Tax laws state that if an individual or a Hindu Undivided Family (HUF) gives gifts worth over Rs 50,000 in a year, in cash or assets, the receiver must pay tax on it.

This is considered "income from other sources" according to Section 56 of the I-T Act.

Soayib Qureshi, partner, PSL Advocates and Solicitors says, "Any gift, whether movable or immovable, worth more than Rs 50,000 is fully taxed as income."

However, gifts from relatives, regardless of their value, are not taxed.

Section 2(41) of the I-T Act defines "relative" to include spouses. Thus, gifts between spouses are exempt from tax.

Suresh Surana, founder, RSM India, says, "Income from these gifts will be taxed as the husband's income (if the husband is the giver) because of 'clubbing provisions' under Section 64 of the I-T Act.

"However, any further money generated from this income will be taxed as the wife's income, not the husband's."

The nature of the transfer also matters.

"Assets given to close family members are not taxed. This is assuming it is a non-revocable transaction.

"If the transfer is revocable, any income from these assets will continue to be taxed in the hands of the transferor," says Pallav Pradyumn Narang, partner at CNK.

Joint home loan

A joint home loan can also result in tax savings. Under Section 24(b) of the I-T Act, a citizen can claim a deduction of up to Rs 2 lakh on the interest paid on a home loan.
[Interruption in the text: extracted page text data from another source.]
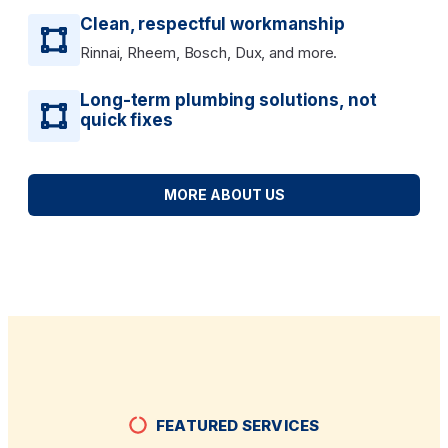
Clean, respectful workmanship
Rinnai, Rheem, Bosch, Dux, and more.
Long-term plumbing solutions, not
quick fixes
MORE ABOUT US
FEATURED SERVICES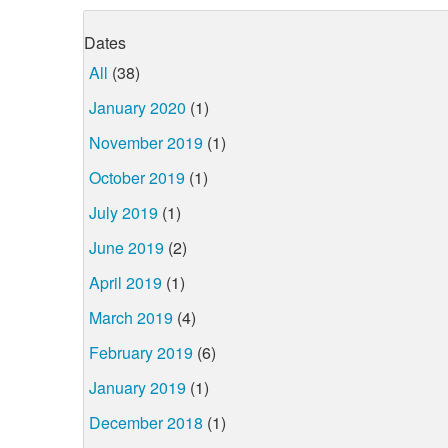
Dates
All
(38)
January 2020
(1)
November 2019
(1)
October 2019
(1)
July 2019
(1)
June 2019
(2)
April 2019
(1)
March 2019
(4)
February 2019
(6)
January 2019
(1)
December 2018
(1)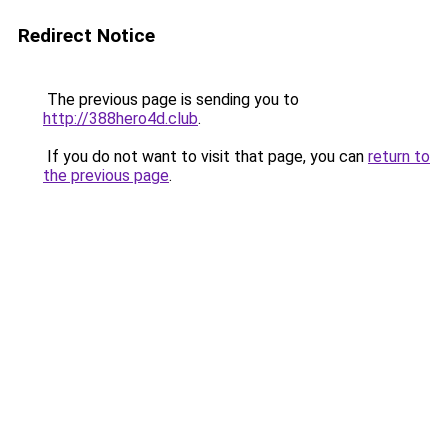
Redirect Notice
The previous page is sending you to
http://388hero4d.club
.
If you do not want to visit that page, you can
return to
the previous page
.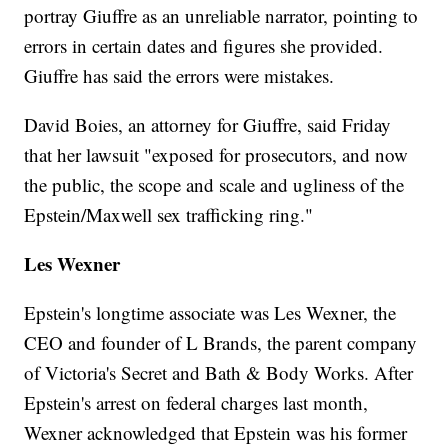
portray Giuffre as an unreliable narrator, pointing to
errors in certain dates and figures she provided.
Giuffre has said the errors were mistakes.
David Boies, an attorney for Giuffre, said Friday
that her lawsuit "exposed for prosecutors, and now
the public, the scope and scale and ugliness of the
Epstein/Maxwell sex trafficking ring."
Les Wexner
Epstein's longtime associate was Les Wexner, the
CEO and founder of L Brands, the parent company
of Victoria's Secret and Bath & Body Works. After
Epstein's arrest on federal charges last month,
Wexner acknowledged that Epstein was his former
Jain says, "When your spouse and you take a joint home loan for a co-owned home, both can claim a tax deduction on the interest paid."
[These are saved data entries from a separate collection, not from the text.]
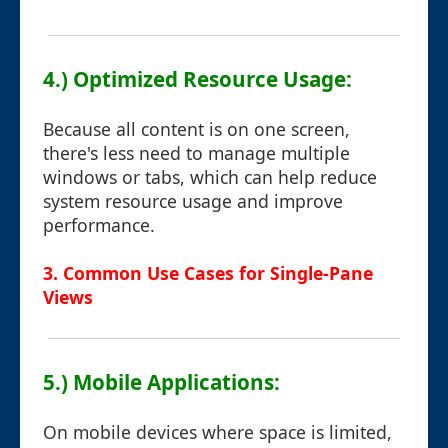
4.) Optimized Resource Usage:
Because all content is on one screen,
there's less need to manage multiple
windows or tabs, which can help reduce
system resource usage and improve
performance.
3. Common Use Cases for Single-Pane
Views
5.) Mobile Applications:
On mobile devices where space is limited,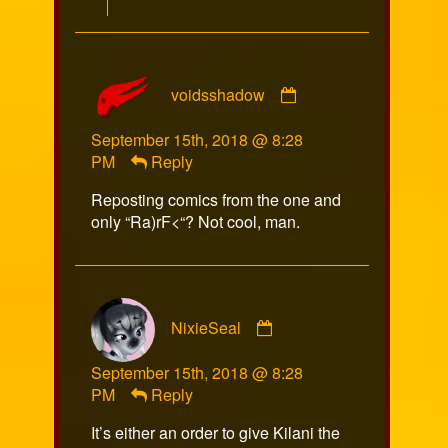
Comment
voidsshadow
by
voidsshadow
September 15th, 2018 @ 8:28
published
PM
Reply
on
Reposting comics from the one and
only “Ra)rF<“? Not cool, man.
Comment
NixieSeal
by
NixieSeal
September 15th, 2018 @ 8:28
published
PM
Reply
on
It’s either an order to give Kilani the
Qureshi adds, "A total deduction of up to Rs 4 lakh can be claimed by a married couple (Rs 2 lakh each) on interest paid, provided the home loan is co-borrowed by the spouses in a 50-50 ratio."

If a couple takes a home loan jointly, they can claim a tax deduction on the loan's principal repayment up to Rs 3 lakh under Section 80C. Qureshi recommends this appr-oach for couples who both pay taxes.

Health insurance premium

By splitting the premium of a family floater plan, your spouse and you can each claim a tax deduction of up to Rs 25,000, amounting to a deduction of Rs 50,000 for the couple.
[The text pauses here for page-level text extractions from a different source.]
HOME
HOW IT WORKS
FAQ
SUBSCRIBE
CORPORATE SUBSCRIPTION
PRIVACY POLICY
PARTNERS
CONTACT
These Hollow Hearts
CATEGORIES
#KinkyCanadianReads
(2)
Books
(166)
Other deductions you can avail

You can get a tax deduction under Section 80C for investing in your spouse's Public Provident Fund account or paying life insurance premium. Similarly, says Surana, you can also claim a deduction for interest paid on your spouse's education loan under Section 80E, provided certain conditions are met.


Disclaimer: This article is meant for information purposes only. This article and information do not constitute a distribution, an endorsement, an investment advice, an offer to buy or sell or the solicitation of an offer to buy or sell any securities/schemes or any other financial products/investment products mentioned in this article to influence the opinion or behaviour of the investors/recipients.

Any use of the information/any investment and investment related decisions of the investors/recipients are at their sole discretion and risk. Any advice herein is made on a general basis and does not take into account the specific investment objectives of the specific person or group of persons. Opinions expressed herein are subject to change without notice.